Of all the lessons in gracious conduct including painful mistakes and sweet amends that the Packers and Brett Favre taught us during these past few years, one of the most obvious is this: it’s really difficult to retire.
Once viewed as the golden years, a time for sunset walks, daily golf games and afternoon tea, retirement for today’s American worker can be fraught with peril.
As appealing as it may seem when the alarm clock goes off in the pre-dawn hours and you haven’t slept well due to work stress, retirement can cause even more anxiety, especially if it hasn’t been well-planned.
The first question you need to ask yourself before you consider retiring is, what do you intend to do with your time? Many people wrap their whole identity in their job title, and waste time floundering for the first few years of their retirement because they have nothing to do. Take some time to envision your own perfect retirement. Go beyond the leisurely morning coffee and stress-free Sunday nights. Ask yourself how you will fill each day. Will you pursue a hobby? Volunteer? Travel? Consult?

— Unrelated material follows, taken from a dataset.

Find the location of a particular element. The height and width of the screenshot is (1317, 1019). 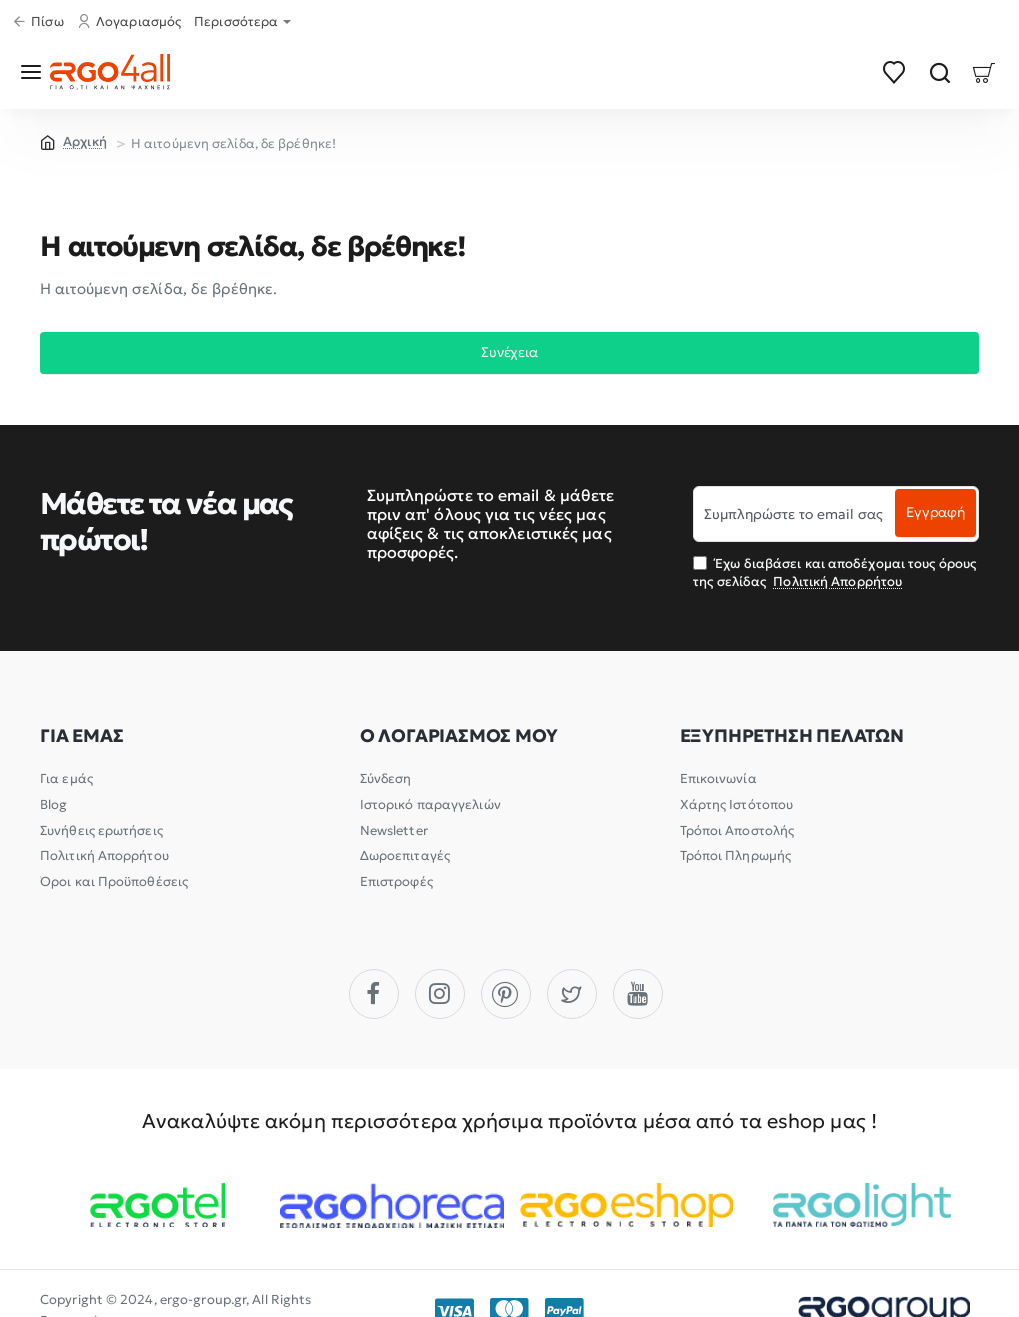

[Αναζήτηση] is located at coordinates (939, 72).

These questions lead us to the second question you should ask yourself: Will my money last through my whole retirement. Actuarial tables only tell part of the story. You can’t know how long you’ll live or what your quality of life will be, but you can make an educated guess and protect yourself. See an advisor with a fiduciary responsibility and set up a plan.
Will you need a long term care policy? Most likely you will, but the effectiveness of these plans vary wildly and you don’t want a salesperson who is looking for a commission to guide your research.
Would an annuity make sense? You may want to purchase a fixed annuity as a portion of your retirement plan, but, again, these products are complicated, nuanced and they can be expensive. Check with an independent, licensed professional before you purchase an annuity.
Some people enjoy the comfort of a formal financial plan, while others may find them too expensive and prefer simply to meet with an advisor to set up a budget, a yearly withdrawal plan and a retirement time horizon. In either case, you should still evaluate your plan annually and meet with an advisor at least once a year because changes that occur during the course of a lifetime can have a dramatic effect on any retirement plan.
We’ll be in the stands at Lambeau next season, cheering as the name Favre takes its rightful place along such other Packer greats as Bart Starr, Willie Davis, Curly Lambeau and Tony Canadeo, all of whom who eventually successfully negotiated fulfilling post-football lives.
Still, ask any NFL retiree and he’ll tell you, it’s not easy to leave a job you love.